◆ EXERCISE INSTRUCTIONS:
Every record below is to be restated word for word, and no picture is to be copied.

◆ INFORMATION SUPPLIED:

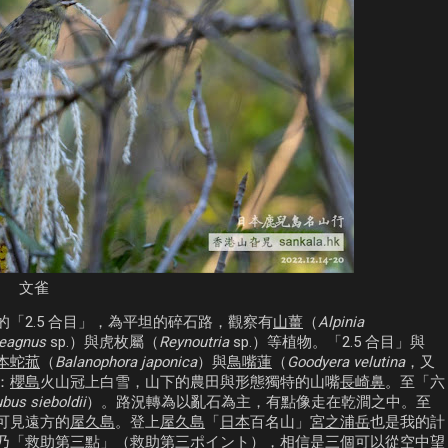
文雀
「2.5 合目」，為平坦的碎石路，觀察有
山薑
（
Alpinia
aeagnus
sp.）與虎枚屬（
Reynoutria
sp.）等植物。「2.5 合目」與
本蛇菰
（
Balanophora japonica
）與
鳥嘴蓮
（
Goodyera velutina
，又
：
櫻島
火山冠上白雪，山下的農田與形態獨特的山嘴
長崎鼻
。至「六
bus sieboldii
）。路況轉為以亂石為主，有點像走在乾澗之中。至
可見遠方的
屋久島
。登上
屋久島
「
日本
百名山」
宮之浦岳
也是我的計
乃「救助第三點」（救助第三ポイント），相信是三個可以從空中望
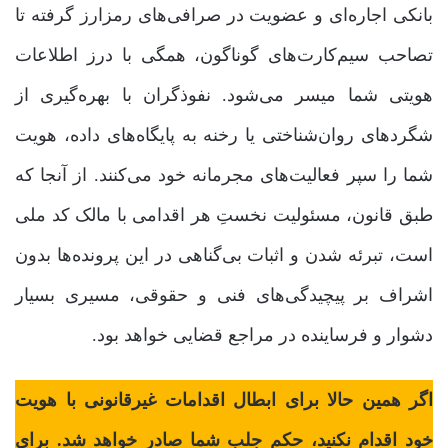
بانکی اجاره‌ای و عضویت در صرافی‌های رمزارز گرفته تا
تصاحب سیم‌کارت‌های گوناگون، همگی با درز اطلاعات
هویتی شما میسر می‌شود. نفوذگران با بهره‌گیری از
شگردهای روان‌شناختی یا رخنه به پایگاه‌های داده، هویت
شما را سپر فعالیت‌های مجرمانه خود می‌کنند. از آنجا که
طبق قانون، مسئولیت نخستِ هر اقدامی با مالک کد ملی
است، تبرئه شدن و اثبات بی‌گناهی در این پرونده‌ها بدون
اشراف بر پیچیدگی‌های فنی و حقوقی، مسیری بسیار
دشوار و فرساینده در مراجع قضایی خواهد بود.
اگر همین حالا برای ابطال اقدامات غیرقانونی با هویت
خود اقدام نکنید، حکم جلب شما صادر خواهد شد. برای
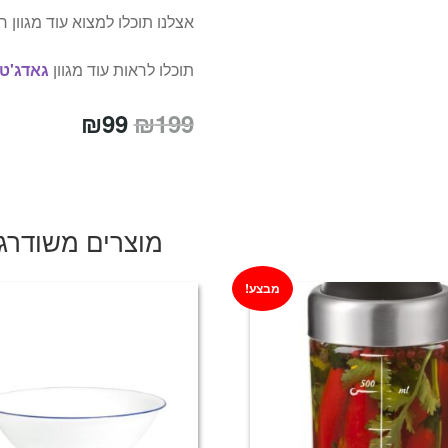
אצלנו תוכלו למצוא עוד מגוון
תוכלו לראות עוד מגוון
גאדג'ט
המחיר
המחיר
₪
99
₪
199
המקורי
הנוכחי
היה:
הוא:
₪99.
₪199.
מוצרים משודרג
מבצע!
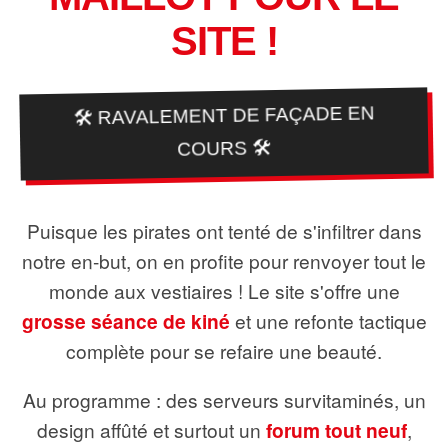
SITE !
🛠️ RAVALEMENT DE FAÇADE EN
COURS 🛠️
Puisque les pirates ont tenté de s'infiltrer dans
notre en-but, on en profite pour renvoyer tout le
monde aux vestiaires ! Le site s'offre une
grosse séance de kiné
et une refonte tactique
complète pour se refaire une beauté.
Au programme : des serveurs survitaminés, un
design affûté et surtout un
forum tout neuf
,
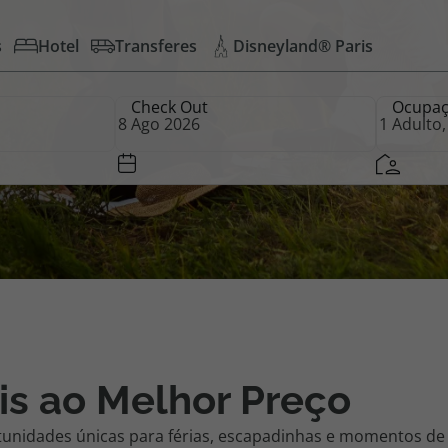
s
Hotel
Transferes
Disneyland® Paris
iagem
Check Out
Ocupa
iagens
is ao Melhor Preço
tunidades únicas para férias, escapadinhas e momentos de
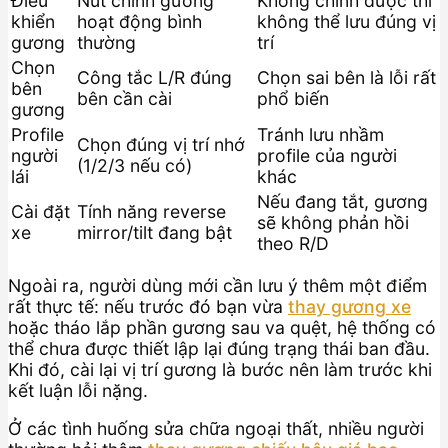
Điều
Nút chỉnh gương
Không chỉnh được thì
khiển
hoạt động bình
không thể lưu đúng vị
gương
thường
trí
Chọn
Công tắc L/R đúng
Chọn sai bên là lỗi rất
bên
bên cần cài
phổ biến
gương
Profile
Tránh lưu nhầm
Chọn đúng vị trí nhớ
người
profile của người
(1/2/3 nếu có)
lái
khác
Nếu đang tắt, gương
Cài đặt
Tính năng reverse
sẽ không phản hồi
xe
mirror/tilt đang bật
theo R/D
Ngoài ra, người dùng mới cần lưu ý thêm một điểm
rất thực tế: nếu trước đó bạn vừa
thay gương xe
hoặc tháo lắp phần gương sau va quệt, hệ thống có
thể chưa được thiết lập lại đúng trạng thái ban đầu.
Khi đó, cài lại vị trí gương là bước nên làm trước khi
kết luận lỗi nặng.
Ở các tình huống sửa chữa ngoại thất, nhiều người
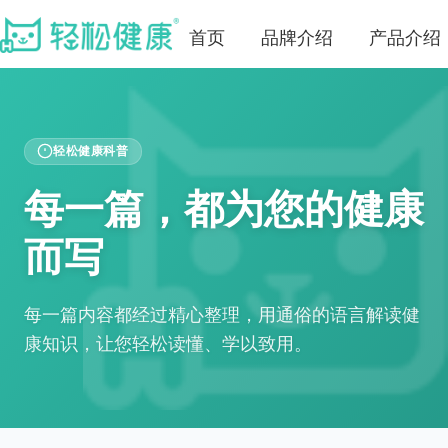
首页
品牌介绍
产品介绍
轻松健康科普
每一篇，都为您的健康
而写
每一篇内容都经过精心整理，用通俗的语言解读健
康知识，让您轻松读懂、学以致用。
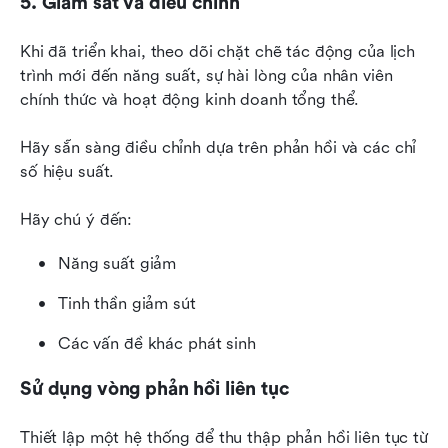
5. Giám sát và điều chỉnh
Khi đã triển khai, theo dõi chặt chẽ tác động của lịch 
trình mới đến năng suất, sự hài lòng của nhân viên 
chính thức và hoạt động kinh doanh tổng thể.
Hãy sẵn sàng điều chỉnh dựa trên phản hồi và các chỉ 
số hiệu suất.
Hãy chú ý đến:
Năng suất giảm
Tinh thần giảm sút
Các vấn đề khác phát sinh
Sử dụng vòng phản hồi liên tục
Thiết lập một hệ thống để thu thập phản hồi liên tục từ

◆ RESPONSE TO THE EXERCISE:
文雀
「2.5 合目」，為平坦的碎石路，觀察有
山薑
（
Alpinia
aeagnus
sp.）與虎枚屬（
Reynoutria
sp.）等植物。「2.5 合目」與
本蛇菰
（
Balanophora japonica
）與
鳥嘴蓮
（
Goodyera velutina
，又
：
櫻島
火山冠上白雪，山下的農田與形態獨特的山嘴
長崎鼻
。至「六
bus sieboldii
）。路況轉為以亂石為主，有點像走在乾澗之中。至
可見遠方的
屋久島
。登上
屋久島
「
日本
百名山」
宮之浦岳
也是我的計
乃「救助第三點」（救助第三ポイント），相信是三個可以從空中望
بانکی اجاره‌ای و عضویت در صرافی‌های رمزارز گرفته تا
تصاحب سیم‌کارت‌های گوناگون، همگی با درز اطلاعات
هویتی شما میسر می‌شود. نفوذگران با بهره‌گیری از
شگردهای روان‌شناختی یا رخنه به پایگاه‌های داده، هویت
شما را سپر فعالیت‌های مجرمانه خود می‌کنند. از آنجا که
طبق قانون، مسئولیت نخستِ هر اقدامی با مالک کد ملی
است، تبرئه شدن و اثبات بی‌گناهی در این پرونده‌ها بدون
اشراف بر پیچیدگی‌های فنی و حقوقی، مسیری بسیار
دشوار و فرساینده در مراجع قضایی خواهد بود.
اگر همین حالا برای ابطال اقدامات غیرقانونی با هویت
خود اقدام نکنید، حکم جلب شما صادر خواهد شد. برای
אצלנו תוכלו למצוא עוד מגוון
תוכלו לראות עוד מגוון
גאדג'ט
המחיר
המחיר
₪
99
₪
199
המקורי
הנוכחי
היה:
הוא:
₪99.
₪199.
מוצרים משודרג
מבצע!
SITE !
🛠️ RAVALEMENT DE FAÇADE EN
COURS 🛠️
Puisque les pirates ont tenté de s'infiltrer dans
notre en-but, on en profite pour renvoyer tout le
monde aux vestiaires ! Le site s'offre une
grosse séance de kiné
et une refonte tactique
complète pour se refaire une beauté.
Au programme : des serveurs survitaminés, un
design affûté et surtout un
forum tout neuf
,
s
Hotel
Transferes
Disneyland® Paris
iagem
Check Out
Ocupa
iagens
is ao Melhor Preço
tunidades únicas para férias, escapadinhas e momentos de
Điều
Nút chỉnh gương
Không chỉnh được thì
khiển
hoạt động bình
không thể lưu đúng vị
gương
thường
trí
Chọn
Công tắc L/R đúng
Chọn sai bên là lỗi rất
bên
bên cần cài
phổ biến
gương
Profile
Tránh lưu nhầm
Chọn đúng vị trí nhớ
người
profile của người
(1/2/3 nếu có)
lái
khác
Nếu đang tắt, gương
Cài đặt
Tính năng reverse
sẽ không phản hồi
xe
mirror/tilt đang bật
theo R/D
Ngoài ra, người dùng mới cần lưu ý thêm một điểm
rất thực tế: nếu trước đó bạn vừa
thay gương xe
hoặc tháo lắp phần gương sau va quệt, hệ thống có
thể chưa được thiết lập lại đúng trạng thái ban đầu.
Khi đó, cài lại vị trí gương là bước nên làm trước khi
kết luận lỗi nặng.
Ở các tình huống sửa chữa ngoại thất, nhiều người
首页
品牌介绍
产品介绍
轻松健康科普
每一篇，都为您的健康
而写
每一篇内容都经过精心整理，用通俗的语言解读健
康知识，让您轻松读懂、学以致用。
5. Giám sát và điều chỉnh
Khi đã triển khai, theo dõi chặt chẽ tác động của lịch 
trình mới đến năng suất, sự hài lòng của nhân viên 
chính thức và hoạt động kinh doanh tổng thể.
Hãy sẵn sàng điều chỉnh dựa trên phản hồi và các chỉ 
số hiệu suất.
Hãy chú ý đến:
Năng suất giảm
Tinh thần giảm sút
Các vấn đề khác phát sinh
Sử dụng vòng phản hồi liên tục
Thiết lập một hệ thống để thu thập phản hồi liên tục từ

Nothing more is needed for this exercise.